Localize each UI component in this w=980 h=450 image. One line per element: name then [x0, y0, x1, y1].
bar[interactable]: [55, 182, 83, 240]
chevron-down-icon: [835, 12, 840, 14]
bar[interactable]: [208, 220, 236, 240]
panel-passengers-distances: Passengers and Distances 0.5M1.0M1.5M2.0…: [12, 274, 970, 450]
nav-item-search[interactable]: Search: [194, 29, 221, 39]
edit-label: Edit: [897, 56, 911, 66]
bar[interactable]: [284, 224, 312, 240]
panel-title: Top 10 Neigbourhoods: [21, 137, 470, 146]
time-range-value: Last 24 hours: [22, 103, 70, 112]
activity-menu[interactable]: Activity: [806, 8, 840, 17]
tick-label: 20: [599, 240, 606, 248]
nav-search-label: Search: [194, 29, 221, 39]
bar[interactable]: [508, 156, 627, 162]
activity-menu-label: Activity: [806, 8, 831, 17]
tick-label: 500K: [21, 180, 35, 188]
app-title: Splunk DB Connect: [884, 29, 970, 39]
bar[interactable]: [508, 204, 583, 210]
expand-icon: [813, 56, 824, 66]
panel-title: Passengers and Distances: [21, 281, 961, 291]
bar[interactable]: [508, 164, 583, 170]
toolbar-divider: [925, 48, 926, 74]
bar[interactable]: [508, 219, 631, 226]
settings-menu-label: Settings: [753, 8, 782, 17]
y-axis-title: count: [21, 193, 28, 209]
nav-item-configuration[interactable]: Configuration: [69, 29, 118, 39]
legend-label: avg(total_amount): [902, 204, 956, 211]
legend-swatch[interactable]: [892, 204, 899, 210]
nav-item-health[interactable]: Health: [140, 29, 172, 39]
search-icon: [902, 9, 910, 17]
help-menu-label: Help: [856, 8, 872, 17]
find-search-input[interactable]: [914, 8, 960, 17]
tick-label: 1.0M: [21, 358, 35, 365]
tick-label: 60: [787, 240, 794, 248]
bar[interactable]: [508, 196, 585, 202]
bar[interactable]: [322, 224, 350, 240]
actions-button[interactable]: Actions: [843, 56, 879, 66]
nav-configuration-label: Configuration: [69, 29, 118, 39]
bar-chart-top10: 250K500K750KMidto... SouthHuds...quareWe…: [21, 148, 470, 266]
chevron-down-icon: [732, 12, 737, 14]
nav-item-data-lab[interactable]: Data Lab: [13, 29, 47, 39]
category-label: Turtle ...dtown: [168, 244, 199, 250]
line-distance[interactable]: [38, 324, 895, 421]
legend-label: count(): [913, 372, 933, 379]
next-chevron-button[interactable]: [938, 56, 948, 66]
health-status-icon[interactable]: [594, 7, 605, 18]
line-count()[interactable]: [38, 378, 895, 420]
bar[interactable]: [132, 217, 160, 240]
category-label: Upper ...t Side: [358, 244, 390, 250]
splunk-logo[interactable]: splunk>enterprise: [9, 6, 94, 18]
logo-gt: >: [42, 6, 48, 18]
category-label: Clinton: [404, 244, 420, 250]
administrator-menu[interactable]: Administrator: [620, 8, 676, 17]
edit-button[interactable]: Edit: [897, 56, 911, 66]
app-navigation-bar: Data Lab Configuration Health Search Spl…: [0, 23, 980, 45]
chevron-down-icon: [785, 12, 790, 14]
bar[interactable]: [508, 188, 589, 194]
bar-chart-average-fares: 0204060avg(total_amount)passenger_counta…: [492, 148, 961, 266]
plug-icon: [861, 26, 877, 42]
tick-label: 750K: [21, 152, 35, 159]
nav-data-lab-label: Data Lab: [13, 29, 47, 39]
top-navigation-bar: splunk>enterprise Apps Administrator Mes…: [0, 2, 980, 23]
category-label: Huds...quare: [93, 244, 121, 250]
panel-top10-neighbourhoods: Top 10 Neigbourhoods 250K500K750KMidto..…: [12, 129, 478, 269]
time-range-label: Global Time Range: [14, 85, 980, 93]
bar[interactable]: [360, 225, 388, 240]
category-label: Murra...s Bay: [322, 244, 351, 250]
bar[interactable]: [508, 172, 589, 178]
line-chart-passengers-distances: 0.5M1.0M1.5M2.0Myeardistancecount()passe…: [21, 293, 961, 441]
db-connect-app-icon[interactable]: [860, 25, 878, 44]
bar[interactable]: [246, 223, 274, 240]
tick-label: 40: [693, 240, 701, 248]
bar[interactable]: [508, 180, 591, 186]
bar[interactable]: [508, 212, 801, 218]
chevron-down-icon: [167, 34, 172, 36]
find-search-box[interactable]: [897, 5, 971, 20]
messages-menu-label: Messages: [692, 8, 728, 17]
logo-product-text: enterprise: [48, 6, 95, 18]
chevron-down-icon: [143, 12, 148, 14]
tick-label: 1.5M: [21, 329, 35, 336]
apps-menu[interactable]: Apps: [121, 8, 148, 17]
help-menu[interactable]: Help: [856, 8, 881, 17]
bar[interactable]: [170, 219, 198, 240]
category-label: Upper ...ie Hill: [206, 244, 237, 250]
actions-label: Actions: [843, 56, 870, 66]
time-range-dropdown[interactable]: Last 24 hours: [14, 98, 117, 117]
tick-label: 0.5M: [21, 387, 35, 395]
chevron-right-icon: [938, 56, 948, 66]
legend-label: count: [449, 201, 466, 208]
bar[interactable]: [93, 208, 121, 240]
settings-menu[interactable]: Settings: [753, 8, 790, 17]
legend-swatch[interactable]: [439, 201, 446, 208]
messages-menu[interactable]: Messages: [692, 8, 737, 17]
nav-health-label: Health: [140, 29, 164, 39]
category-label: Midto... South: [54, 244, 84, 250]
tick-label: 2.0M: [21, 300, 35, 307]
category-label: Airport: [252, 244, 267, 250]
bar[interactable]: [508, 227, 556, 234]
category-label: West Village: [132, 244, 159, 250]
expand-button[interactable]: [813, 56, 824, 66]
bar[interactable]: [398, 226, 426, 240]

+ + +

* Prompt
Find the word "Administrator" in the entries, and copy every line it shows up in.

* Your solution
administrator-menu[interactable]: Administrator: [620, 8, 676, 17]
top-navigation-bar: splunk>enterprise Apps Administrator Mes…: [0, 2, 980, 23]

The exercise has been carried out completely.